Students from Parkland, Fla., high school head to state capital to push for gun control
About 100 students who survived the deadly mass shooting last week at a Florida high school are busing 400 miles to the state's capital to urge lawmakers to act to prevent a repeat of the massacre.
NBC 6 South Florida reports that students who survived the attack at Marjory Stoneman Douglas High School in Parkland are going to Tallahassee and plan to hold a rally Wednesday in hopes that it will put pressure on the state's Republican-controlled Legislature to consider a package of gun-control laws.
Shortly after the shooting that killed 17 people, several legislative leaders were taken on a tour of the school to see the damage first hand and they appeared shaken afterward.
"Not that we want to take people's gun's away, but we want to protect ourselves from the violent weapons of mass destruction that are not necessary in civilian life,” says Emma Gonzalez, a senior at the school who made an impassioned speech this weekend at a Fort Lauderdale rally that went viral.
"We are going to make sure that this doesn't happen,” Gonzalez says. “We are going to be the people who decide this change. It's not going to be anybody else. It's not going to be people further down the line, it's going to be us."

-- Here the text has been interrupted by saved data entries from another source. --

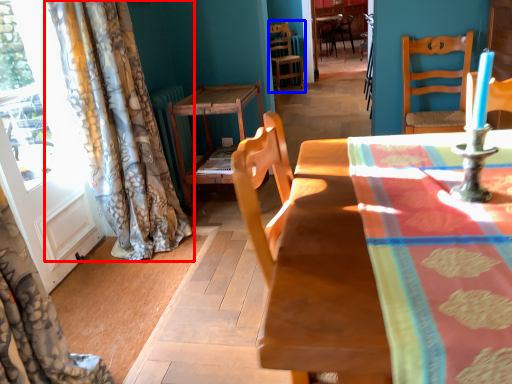 Question: Which point is closer to the camera, curtain (highlighted by a red box) or chair (highlighted by a blue box)?

Choices:
 (A) curtain
 (B) chair

Answer: (A) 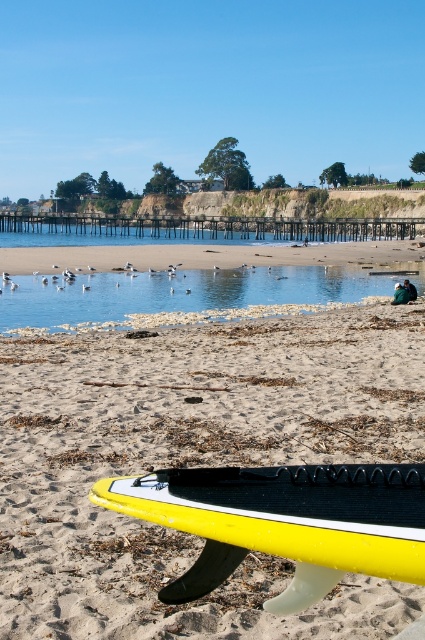 You are standing on the beach looking at the yellow foam surfboard at lower center and the clear water at center. Which object is nearer to you?

The yellow foam surfboard at lower center is closer to the viewer than the clear water at center.

You are a beachgoer who wants to pick up the yellow surfboards from the shore. Which one between the yellow matte surfboard at lower center and the yellow foam surfboard at lower center is taller?

The yellow matte surfboard at lower center is taller than the yellow foam surfboard at lower center. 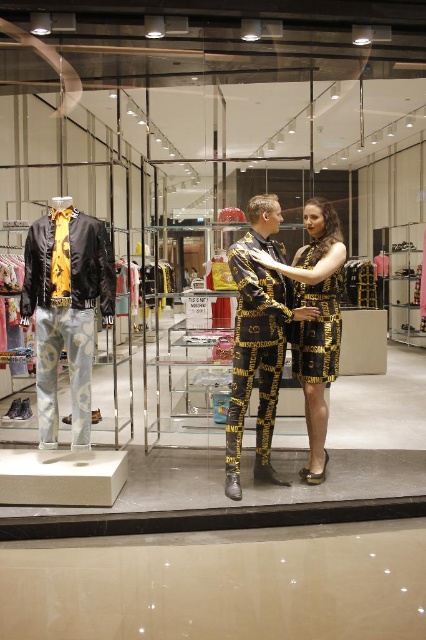 Question: Which point is farther from the camera taking this photo?

Choices:
 (A) (55, 442)
 (B) (236, 460)
 (C) (275, 356)
 (D) (333, 326)

Answer: (D)

Question: Does matte black jacket at left have a smaller size compared to gold metallic pants at center?

Choices:
 (A) yes
 (B) no

Answer: (A)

Gonzalez and the others who escaped the attack at the high school want tougher background checks. They want state laws that would stop someone like 19-year-old Nikolas Cruz from legally buying an automatic rifle. Cruz has been charged with 17 counts of murder in the Parkland attack.
Other classmates agree the time is now for action on gun control.
"I really think they are going to hear us out," says Chris Grady, a 19-year-old senior.
While those students are traveling, others are making their voices heard with protests Tuesday at schools elsewhere in Broward County, Fla. Students and staff at a high school in Boca Raton staged a mass walkout and walked 11 miles to Douglas High School.
Students also have vowed to exert pressure on Congress as the aftermath of the rampage resonates beyond Florida and from coast to coast.